All Products
Search
Document Center

AnalyticDB:Path analysis functions

Last Updated:Aug 11, 2025

AnalyticDB for MySQL provides path analysis functions, such as SEQUENCE_MATCH and SEQUENCE_COUNT, to efficiently process path computation tasks. These functions match and count event sequences. You can then use the analysis results to detect and analyze complex event sequences. This topic describes how to use these path analysis functions.

AnalyticDB for MySQL supports the following path analysis functions:

  • SEQUENCE_MATCH(): checks whether a sequence of events occurs in a specific order.

  • SEQUENCE_COUNT(): counts the number of occurrences of a specific sequence of events.

Prerequisites

An AnalyticDB for MySQL cluster of V3.2.1.0 or later is created.

Note

To view and update the minor version of an AnalyticDB for MySQL cluster, log on to the AnalyticDB for MySQL console and go to the Configuration Information section of the Cluster Information page.

Test dataset

The following example shows how to prepare a dataset for testing the path analysis functions:

  1. Create an AnalyticDB for MySQL test table.

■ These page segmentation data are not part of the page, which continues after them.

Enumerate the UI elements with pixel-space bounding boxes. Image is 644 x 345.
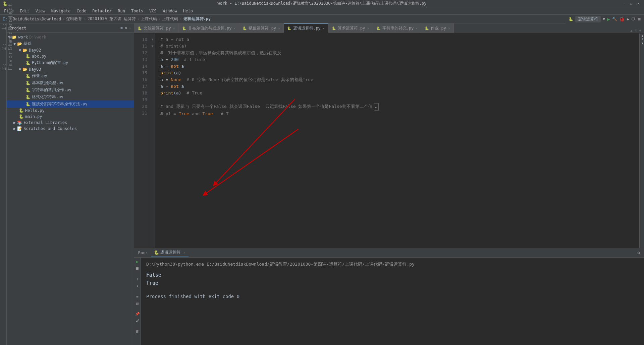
tab-suanshu[interactable]: 🐍 算术运算符.py ✕: [328, 23, 373, 33]
main-layout: 1: Project 2: Structure 2: Favorites Pro…: [0, 23, 644, 345]
pin-icon2[interactable]: 🖌: [135, 318, 140, 323]
tab-icon: 🐍: [182, 26, 186, 30]
tree-item-string-ops[interactable]: 🐍 字符串的常用操作.py: [7, 86, 134, 93]
menu-help[interactable]: Help: [180, 8, 196, 14]
tab-close-zuoye[interactable]: ✕: [448, 26, 450, 30]
tab-zifuchuan[interactable]: 🐍 字符串的补充.py ✕: [373, 23, 422, 33]
tab-icon: 🐍: [425, 26, 429, 30]
window-controls: — ❐ ✕: [621, 1, 641, 6]
tree-item-day03[interactable]: ▼ 📂 Day03: [7, 66, 134, 72]
tree-item-format-string[interactable]: 🐍 格式化字符串.py: [7, 93, 134, 100]
build-button[interactable]: 🔨: [612, 17, 617, 21]
tab-zuoye[interactable]: 🐍 作业.py ✕: [421, 23, 454, 33]
menu-edit[interactable]: Edit: [17, 8, 32, 14]
tree-item-string-methods[interactable]: 🐍 连接分割等字符串操作方法.py: [7, 100, 134, 108]
breadcrumb-item[interactable]: 20201030-第四讲-运算符: [88, 16, 136, 22]
code-area[interactable]: # a = not a # print(a) # 对于非布尔值，非运算会先将其转…: [155, 33, 639, 248]
project-collapse-icon[interactable]: —: [129, 26, 131, 30]
tree-item-day02[interactable]: ▼ 📂 Day02: [7, 47, 134, 53]
tree-item-pycharm-config[interactable]: 🐍 PyCharm的配置.py: [7, 59, 134, 66]
code-line-13: a = 200 # 1 Ture: [160, 56, 639, 63]
menu-refactor[interactable]: Refactor: [90, 8, 114, 14]
run-tab-close[interactable]: ✕: [183, 251, 185, 254]
tab-fuzhi[interactable]: 🐍 赋值运算符.py ✕: [239, 23, 284, 33]
bottom-tab-run[interactable]: 🐍 逻辑运算符 ✕: [151, 248, 189, 257]
run-stop-icon[interactable]: ⏹: [135, 266, 140, 271]
project-tree: ▼ 📁 work D:\work ▼ 📂 基础 ▼ 📂 Day02 🐍 abc.…: [7, 33, 134, 345]
breadcrumb-item[interactable]: BaiduNetdiskDownload: [13, 17, 61, 21]
run-button[interactable]: ▶: [607, 16, 610, 22]
code-line-19: [160, 96, 639, 103]
run-tab-label: 逻辑运算符: [160, 250, 180, 255]
close-button[interactable]: ✕: [636, 1, 641, 6]
tree-item-scratches[interactable]: ▶ 📝 Scratches and Consoles: [7, 126, 134, 132]
pin-icon[interactable]: 📌: [135, 311, 140, 317]
scroll-down-icon[interactable]: ↓: [135, 283, 140, 288]
menu-window[interactable]: Window: [160, 8, 180, 14]
run-config-label[interactable]: 逻辑运算符: [575, 16, 601, 22]
print-icon[interactable]: 🖨: [135, 300, 140, 306]
maximize-button[interactable]: ❐: [629, 1, 634, 6]
menu-view[interactable]: View: [33, 8, 48, 14]
coverage-button[interactable]: ▶: [627, 17, 629, 21]
code-line-21: # p1 = True and True # T: [160, 111, 639, 117]
run-tab-icon: 🐍: [154, 250, 159, 255]
fold-arrow-12[interactable]: ▼: [150, 36, 155, 43]
bottom-layout: ▶ ⏹ ↑ ↓ ≡ 🖨 📌 🖌 🗑: [134, 258, 644, 345]
tab-close-suanshu[interactable]: ✕: [367, 26, 369, 30]
tree-item-abc[interactable]: 🐍 abc.py: [7, 53, 134, 59]
code-line-18: print ( a ) # True: [160, 90, 639, 96]
tab-icon: 🐍: [376, 26, 380, 30]
code-line-15: print ( a ): [160, 70, 639, 76]
menu-run[interactable]: Run: [115, 8, 128, 14]
breadcrumb-item[interactable]: 逻辑教育: [66, 16, 82, 22]
tab-close-feibuer[interactable]: ✕: [233, 26, 235, 30]
tree-item-hello[interactable]: 🐍 Hello.py: [7, 108, 134, 114]
code-line-20: # and 逻辑与 只要有一个False 就会返回False 云运算找False…: [160, 103, 639, 111]
breadcrumb-item[interactable]: 上课代码: [141, 16, 157, 22]
tree-item-work[interactable]: ▼ 📁 work D:\work: [7, 34, 134, 40]
profile-button[interactable]: ⏱: [631, 17, 635, 21]
tab-icon: 🐍: [138, 26, 142, 30]
bottom-panel: Run: 🐍 逻辑运算符 ✕ ⚙: [134, 248, 644, 345]
tree-item-main[interactable]: 🐍 main.py: [7, 114, 134, 120]
minimize-button[interactable]: —: [621, 1, 627, 6]
tree-item-external-libs[interactable]: ▶ 📚 External Libraries: [7, 120, 134, 126]
menu-vcs[interactable]: VCS: [147, 8, 159, 14]
project-icon[interactable]: 1: Project: [1, 25, 6, 30]
debug-button[interactable]: 🐞: [619, 16, 625, 22]
stop-button[interactable]: ⏹: [637, 17, 641, 21]
code-line-10: # a = not a: [160, 36, 639, 43]
run-config-dropdown[interactable]: ▼: [603, 17, 605, 21]
bottom-settings-button[interactable]: ⚙: [635, 250, 643, 255]
code-line-14: a = not a: [160, 63, 639, 70]
tab-feibuer[interactable]: 🐍 非布尔值的与或运算.py ✕: [179, 23, 239, 33]
breadcrumb-item[interactable]: 上课代码: [162, 16, 178, 22]
tab-close-bijiao[interactable]: ✕: [173, 26, 175, 30]
tree-item-basics[interactable]: ▼ 📂 基础: [7, 40, 134, 47]
favorites-icon[interactable]: 2: Favorites: [1, 65, 6, 70]
bottom-tabs-bar: Run: 🐍 逻辑运算符 ✕ ⚙: [134, 248, 644, 258]
editor-content[interactable]: 10 11 12 13 14 15 16 17 18 19 20 21: [134, 33, 644, 248]
tab-bijiao[interactable]: 🐍 比较运算符.py ✕: [134, 23, 179, 33]
menu-navigate[interactable]: Navigate: [49, 8, 73, 14]
menu-tools[interactable]: Tools: [128, 8, 146, 14]
title-bar: 🐍 work - E:\BaiduNetdiskDownload\逻辑教育\20…: [0, 0, 644, 7]
tab-close-zifuchuan[interactable]: ✕: [416, 26, 418, 30]
tab-luoji[interactable]: 🐍 逻辑运算符.py ✕: [284, 23, 328, 33]
tree-item-data-types[interactable]: 🐍 基本数据类型.py: [7, 79, 134, 86]
structure-icon[interactable]: 2: Structure: [1, 45, 6, 50]
tab-close-luoji[interactable]: ✕: [323, 26, 325, 30]
run-play-icon[interactable]: ▶: [135, 259, 140, 264]
tab-icon: 🐍: [287, 26, 291, 30]
soft-wrap-icon[interactable]: ≡: [135, 294, 140, 299]
tab-close-fuzhi[interactable]: ✕: [278, 26, 280, 30]
project-sync-icon[interactable]: ⊕: [120, 26, 123, 30]
scroll-up-icon[interactable]: ↑: [135, 276, 140, 282]
clear-icon[interactable]: 🗑: [135, 329, 140, 334]
tree-item-homework[interactable]: 🐍 作业.py: [7, 72, 134, 79]
project-settings-icon[interactable]: ⚙: [125, 26, 127, 30]
fold-arrow-20[interactable]: ▼: [150, 43, 155, 50]
menu-code[interactable]: Code: [74, 8, 89, 14]
breadcrumb-item-current[interactable]: 逻辑运算符.py: [183, 16, 211, 22]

    CREATE TABLE sequence_test(
      `uid` INT COMMENT 'user id',
      `ts` DATETIME COMMENT 'date time', 
      `number` INT NULL COMMENT 'number' 
    );
  2. Insert data into the test table.

    INSERT INTO sequence_test  VALUES (1, '2022-11-02 10:41:00', 1);
    INSERT INTO sequence_test  VALUES (2, '2022-11-02 13:28:02', 2); 
    INSERT INTO sequence_test  VALUES (3, '2022-11-02 16:15:01', 1);                                      
    INSERT INTO sequence_test  VALUES (4, '2022-11-02 19:05:04', 2); 
    INSERT INTO sequence_test  VALUES (5, '2022-11-02 20:08:44', 3); 

SEQUENCE_MATCH

The SEQUENCE_MATCH() function checks whether a sequence of events occurs in a specific order. This function matches a sequence of events against the specified regular expression and returns a Boolean value. A value of 1 indicates that the sequence of events matches the specified regular expression. A value of 0 indicates that the sequence of events does not match the specified regular expression.

Syntax

SEQUENCE_MATCH(pattern, timestamp, cond1, cond2, ...)

Parameters

Parameter

Description

pattern

The regular expression used to match the order of event occurrences.

The supported syntax for pattern is '(?n)(?n)', '(?n).*(?n)', and '(?n)(?t operator value)(?n)'. The parameters are described as follows:

  • (?n): Matches a conditional event. It represents the nth condition in the list of cond constraints. The value of n cannot be 0 or exceed the number of cond constraints.

  • .*: Allows any number of other events to occur between two specified events.

  • (?t operator value): Specifies the time difference between two events.

    • t: A fixed reserved word that represents the timestamp field.

    • operator: The operator. Supported operators include >=, >, <, <=, ==, <>, and !=.

    • value: The value of the timestamp field. This parameter supports floating-point, positive, and negative numbers.

      • For DATETIME and TIMESTAMP types, the unit is milliseconds (ms).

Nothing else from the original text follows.